Precision: It can be defined as the ration of correctly classified samples to the total number of positive samples.

$$ {\text{Precision}} = \frac{\text{True positives}}{{{\text{True positives }} + {\text{False positives}}}} $$
(7)

Recall: It is the ratio of correctly predicted positive samples.

$$ {\text{Recall}} = \frac{\text{True positives}}{{{\text{True positives }} + {\text{False negatives}}}} $$
(8)

F-measure: It is the weighted average of recall and precision. F-measure is more useful compared to accuracy.

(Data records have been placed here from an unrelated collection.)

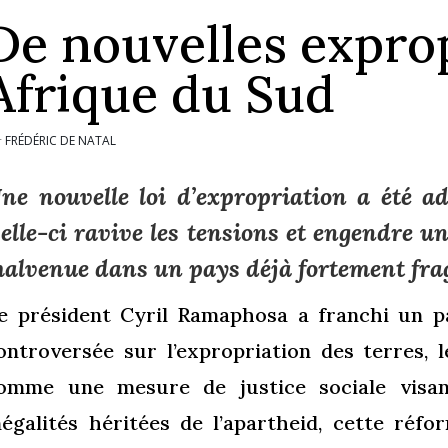
De nouvelles expro
Afrique du Sud
FRÉDÉRIC DE NATAL
r
ne nouvelle loi d’expropriation a été a
elle-ci ravive les tensions et engendre un
alvenue dans un pays déjà fortement frag
e président Cyril Ramaphosa a franchi un pa
ontroversée sur l’expropriation des terres, 
omme une mesure de justice sociale visan
négalités héritées de l’apartheid, cette réf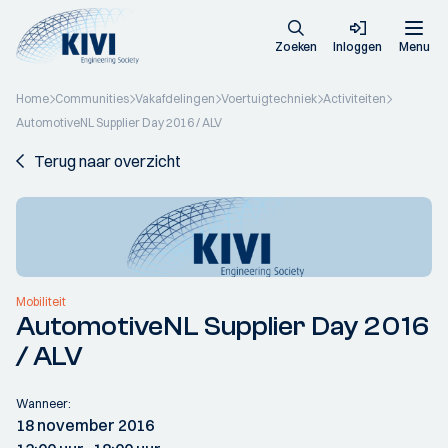
Zoeken
Inloggen
Menu
Home
Communities
Vakafdelingen
Voertuigtechniek
Activiteiten
AutomotiveNL Supplier Day 2016 / ALV
Terug naar overzicht
Mobiliteit
AutomotiveNL Supplier Day 2016
/ ALV
Wanneer:
18 november 2016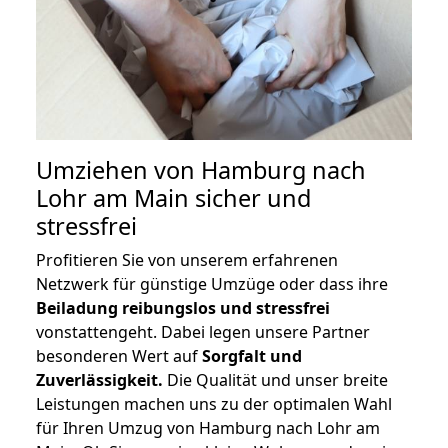
Umziehen von
Hamburg nach
Lohr am Main
sicher und
stressfrei
Profitieren Sie von unserem erfahrenen
Netzwerk für günstige Umzüge oder dass ihre
Beiladung reibungslos und stressfrei
vonstattengeht. Dabei legen unsere Partner
besonderen Wert auf
Sorgfalt und
Zuverlässigkeit.
Die Qualität und unser breite
Leistungen machen uns zu der optimalen Wahl
für Ihren Umzug von Hamburg nach Lohr am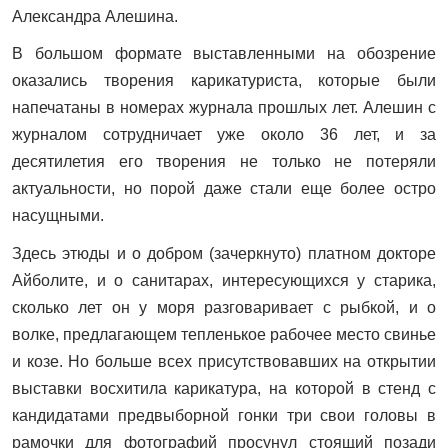
Александра Алешина.
В большом формате выставленными на обозрение
оказались творения карикатуриста, которые были
напечатаны в номерах журнала прошлых лет. Алешин с
журналом сотрудничает уже около 36 лет, и за
десятилетия его творения не только не потеряли
актуальности, но порой даже стали еще более остро
насущными.
Здесь этюды и о добром (зачеркнуто) платном докторе
Айболите, и о санитарах, интересующихся у старика,
сколько лет он у моря разговаривает с рыбкой, и о
волке, предлагающем тепленькое рабочее место свинье
и козе. Но больше всех присутствовавших на открытии
выставки восхитила карикатура, на которой в стенд с
кандидатами предвыборной гонки три свои головы в
рамочки для фотографий просунул стоящий позади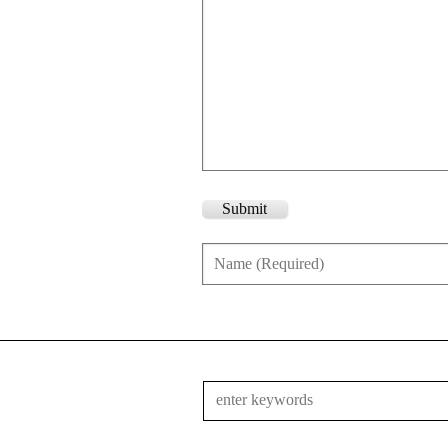
Submit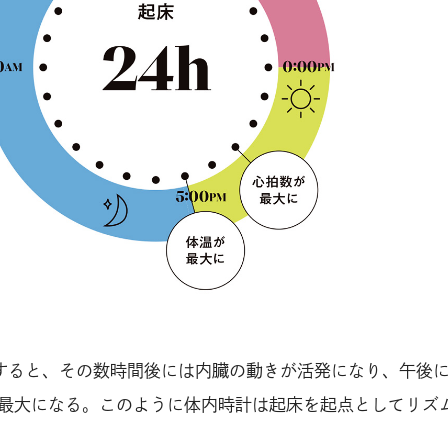
すると、その数時間後には内臓の動きが活発になり、午後
最大になる。このように体内時計は起床を起点としてリズ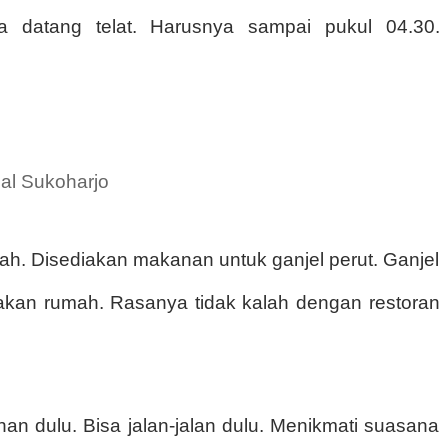
ya datang telat. Harusnya sampai pukul 04.30.
al Sukoharjo
h. Disediakan makanan untuk ganjel perut. Ganjel
kan rumah. Rasanya tidak kalah dengan restoran
han dulu. Bisa jalan-jalan dulu. Menikmati suasana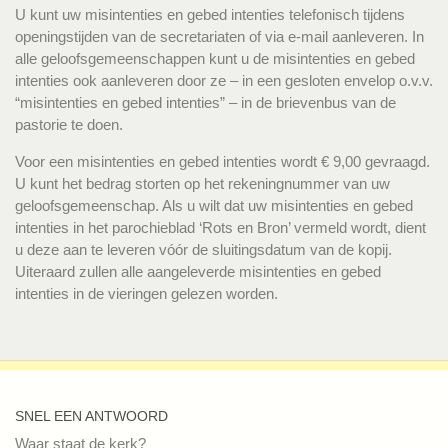
U kunt uw misintenties en gebed intenties telefonisch tijdens
openingstijden van de secretariaten of via e-mail aanleveren. In
alle geloofsgemeenschappen kunt u de misintenties en gebed
intenties ook aanleveren door ze – in een gesloten envelop o.v.v.
“misintenties en gebed intenties” – in de brievenbus van de
pastorie te doen.
Voor een misintenties en gebed intenties wordt € 9,00 gevraagd.
U kunt het bedrag storten op het rekeningnummer van uw
geloofsgemeenschap. Als u wilt dat uw misintenties en gebed
intenties in het parochieblad ‘Rots en Bron’ vermeld wordt, dient
u deze aan te leveren vóór de sluitingsdatum van de kopij.
Uiteraard zullen alle aangeleverde misintenties en gebed
intenties in de vieringen gelezen worden.
SNEL EEN ANTWOORD
Waar staat de kerk?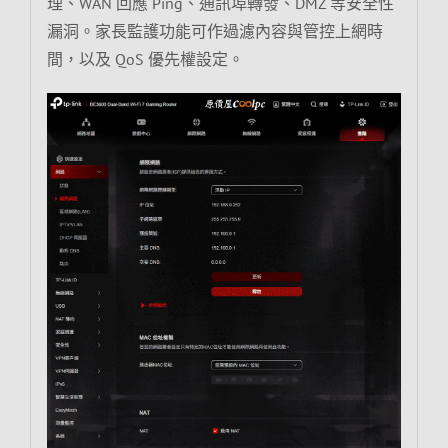
理、WAN 回應 Ping、通訊埠轉發、DMZ 等安全性
漏洞。家長監護功能可作過濾內容與管控上網時
間，以及 QoS 優先權設定。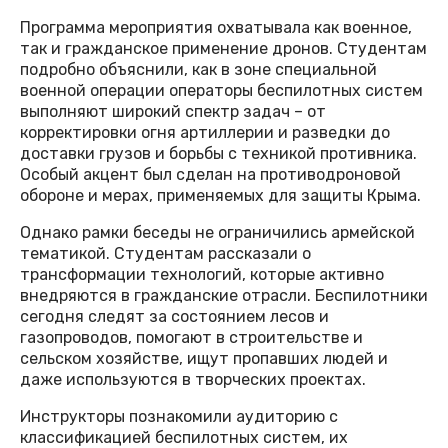
Программа мероприятия охватывала как военное,
так и гражданское применение дронов. Студентам
подробно объяснили, как в зоне специальной
военной операции операторы беспилотных систем
выполняют широкий спектр задач – от
корректировки огня артиллерии и разведки до
доставки грузов и борьбы с техникой противника.
Особый акцент был сделан на противодроновой
обороне и мерах, применяемых для защиты Крыма.
Однако рамки беседы не ограничились армейской
тематикой. Студентам рассказали о
трансформации технологий, которые активно
внедряются в гражданские отрасли. Беспилотники
сегодня следят за состоянием лесов и
газопроводов, помогают в строительстве и
сельском хозяйстве, ищут пропавших людей и
даже используются в творческих проектах.
Инструкторы познакомили аудиторию с
классификацией беспилотных систем, их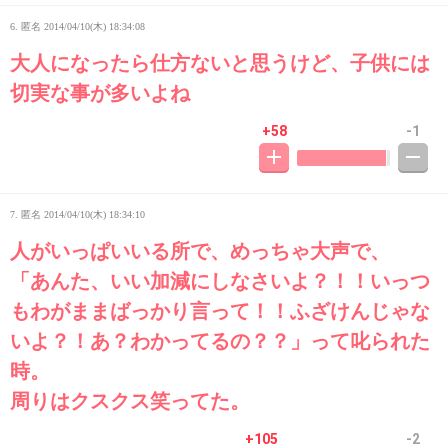
6. 匿名
2014/04/10(木) 18:34:08
大人になったら仕方ないと思うけど、子供には
切実な事が多いよね
+58
-1
7. 匿名
2014/04/10(木) 18:34:10
人がいっぱいいる所で、めっちゃ大声で、
「あんた、いい加減にしなさいよ？！！いっつ
もわがままばっかり言って！！ふざけんじゃな
いよ？！あ？わかってるの？？」って叱られた
時。
周りはクスクス笑ってた。
+105
-2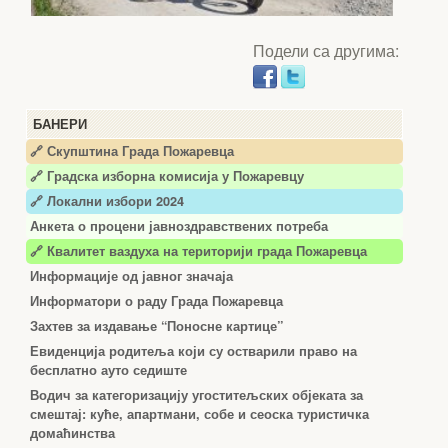
Подели са другима:
БАНЕРИ
🔗 Скупштина Града Пожаревца
🔗
Градска изборна комисија у Пожаревцу
🔗 Локални избори 2024
Анкета о процени јавноздравствених потреба
🔗 Квалитет ваздуха на територији града Пожаревца
Информације од јавног значаја
Информатори о раду Града Пожаревца
Захтев за издавање “Поносне картице”
Евиденција родитеља који су остварили право на
бесплатно ауто седиште
Водич за категоризацију угоститељских објеката за
смештај: куће, апартмани, собе и сеоска туристичка
домаћинства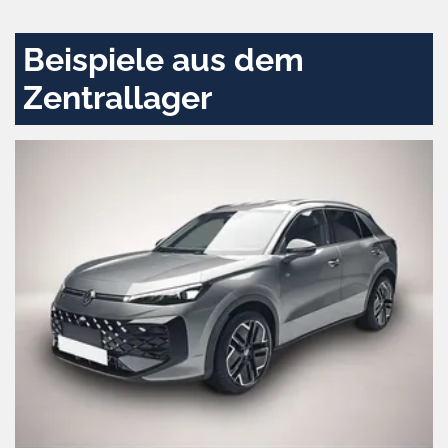
aktivieren
Beispiele aus dem
Zentrallager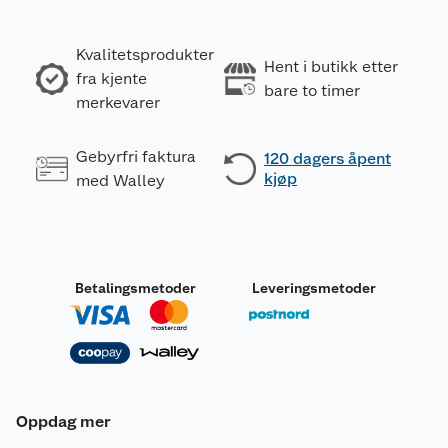
Kvalitetsprodukter
Hent i butikk etter
fra kjente
bare to timer
merkevarer
Gebyrfri faktura
120 dagers åpent
kjøp
med Walley
Betalingsmetoder
Leveringsmetoder
Oppdag mer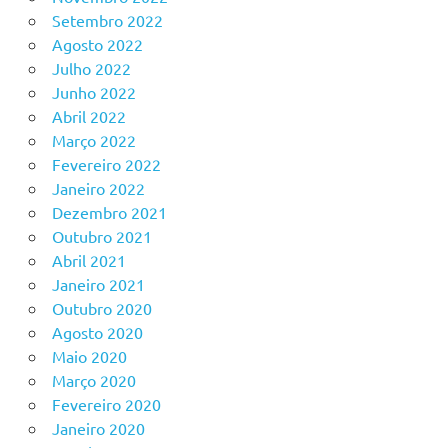
Setembro 2022
Agosto 2022
Julho 2022
Junho 2022
Abril 2022
Março 2022
Fevereiro 2022
Janeiro 2022
Dezembro 2021
Outubro 2021
Abril 2021
Janeiro 2021
Outubro 2020
Agosto 2020
Maio 2020
Março 2020
Fevereiro 2020
Janeiro 2020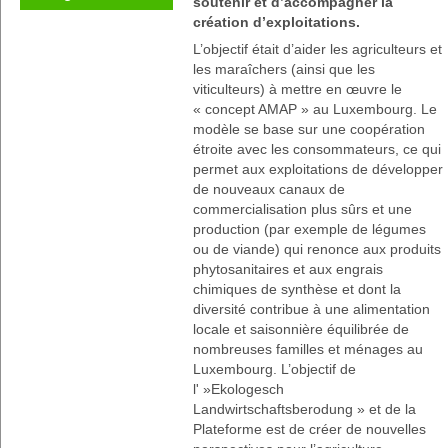
soutenir et d’accompagner la
création d’exploitations.
L’objectif était d’aider les agriculteurs et
les maraîchers (ainsi que les
viticulteurs) à mettre en œuvre le
« concept AMAP » au Luxembourg. Le
modèle se base sur une coopération
étroite avec les consommateurs, ce qui
permet aux exploitations de développer
de nouveaux canaux de
commercialisation plus sûrs et une
production (par exemple de légumes
ou de viande) qui renonce aux produits
phytosanitaires et aux engrais
chimiques de synthèse et dont la
diversité contribue à une alimentation
locale et saisonnière équilibrée de
nombreuses familles et ménages au
Luxembourg. L’objectif de
l' »Ekologesch
Landwirtschaftsberodung » et de la
Plateforme est de créer de nouvelles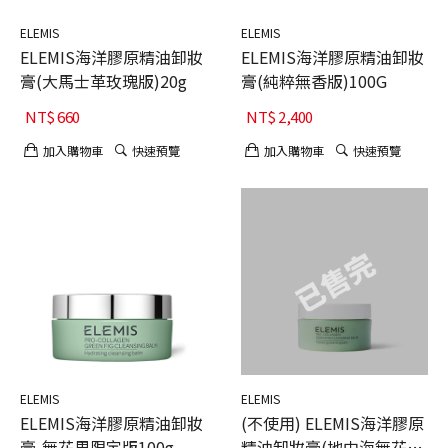
ELEMIS
ELEMIS
ELEMIS海洋膠原精油卸妝
ELEMIS海洋膠原精油卸妝
膏(大馬士革玫瑰版)20g
膏(純粹無香版)100G
NT$
660
NT$
2,400
加入購物車
快速預覽
加入購物車
快速預覽
ELEMIS
ELEMIS
ELEMIS海洋膠原精油卸妝
(不使用) ELEMIS海洋膠原
膏-無花果限定版100g
精油卸妝膏(地中海無花果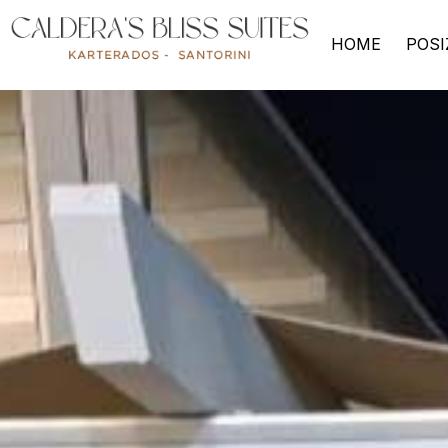
HOME
POSI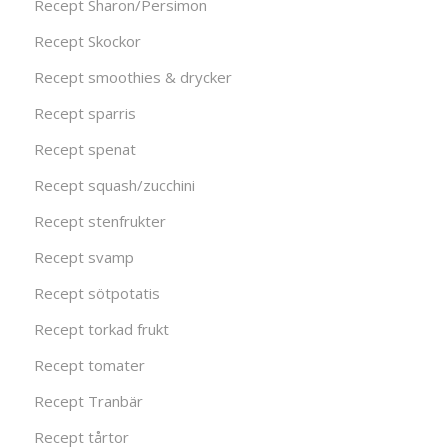
Recept Sharon/Persimon
Recept Skockor
Recept smoothies & drycker
Recept sparris
Recept spenat
Recept squash/zucchini
Recept stenfrukter
Recept svamp
Recept sötpotatis
Recept torkad frukt
Recept tomater
Recept Tranbär
Recept tårtor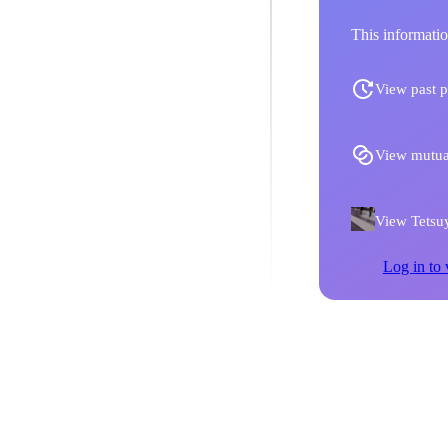
This informatio
View past p
View mutua
View Tetsuy
Log in to 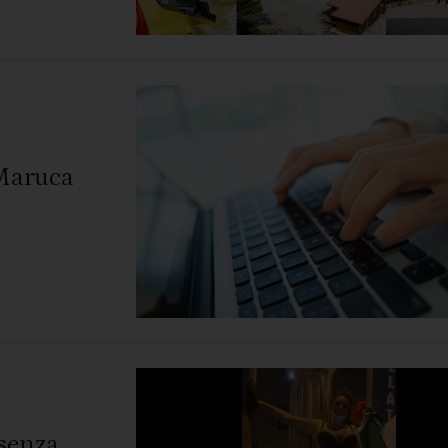
 Maruca
osenza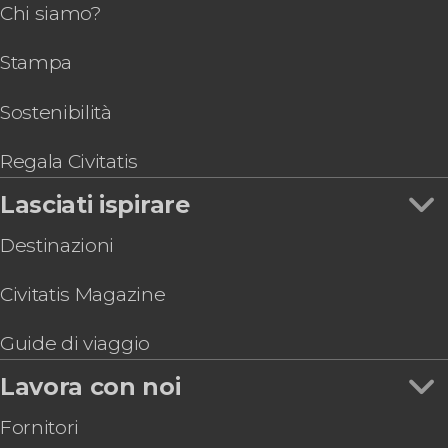
Biglietti per acquari e zoo di Madrid
Chi siamo?
Corso di paella e sangria a Madrid
Museo Reina Sofía
Tour enogastronomici e delle tapas a Madrid
Biglietti per la Real Cocina
Museo Thyssen-Bornemisza
Pass turistici a Madrid
Stampa
Tour della Plaza de Las Ventas
Stadio Riyadh Air Metropolitano
Biglietti per OXO Museo del Videogioco di
Madrid
Sostenibilità
Biglietti per il Museo de la Luz di Madrid
Visita guidata del Museo di Storia di Madrid
Regala Civitatis
Biglietti per il Museo delle Illusioni di Madrid
Lasciati ispirare
Visita guidata del Monastero delle Descalzas
Reales
Destinazioni
Civitatis Magazine
Guide di viaggio
Lavora con noi
Fornitori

$$ {\text{F - measure}} = 2 *\frac{{\left( {\text{Recall*Precision}} \right)}}{{\left( {{\text{Recall}} + {\text{Precision}}} \right)}} $$
(9)

The total number of tweets considered in the work is 1000. These are classified into three classes positive, negative and neutral. By applying SMODT algorithm 466 are classified into positive class, 277 into negative class and remaining into neutral class. The results are represented in the Fig. 2 and in Table 4. The algorithm is evaluated using python. In the proposed method sequential minimal optimization and decision tree algorithms were used. It is a hybrid approach. The hybrid approach has many advantages like optimizing total training time. It is scalable i.e., more suitable for large datasets. Since twitter datasets are large in size, by applying SMODT the classification can be simplified with good accuracy.

Fig. 2
figure 2

Classification of tweets

Table 4 Classification of tweets

Machine learning algorithms have been tested to check the performance. K-Nearest Neighbor algorithm with Support Vector Machine was applied on the airline dataset along with the proposed method. But the performance was less when compared to proposed method. Hence, it can be concluded that the proposed method SMODT is giving good results.

The proposed method can be applicable in many fields.

  • In market to know the customer feedback and to improve productivity. It may be seasonal or unseasonal, monthly or yearly.

  • In travel’s like airline to know whether the customers are satisfied with the services provided or not.

6 Conclusion

In this paper, an optimization based machine learning algorithm is proposed to classify the tweets into different classes. The proposed model is evaluated in three stages. First stage, the data is preprocessed to remove noisy data. In the second stage the features are extracted by applying an optimization technique and in the third stage the updated training set is classified into three different classes namely positive, negative and neutral. The proposed algorithm has got maximum accuracy of 89.47% compared to other machine learning algorithms. The algorithm is faster and reduces the overall time taken to process the data. This is most suitable for larger datasets. In the future work an efficient optimization technique can be applied to improve the performance.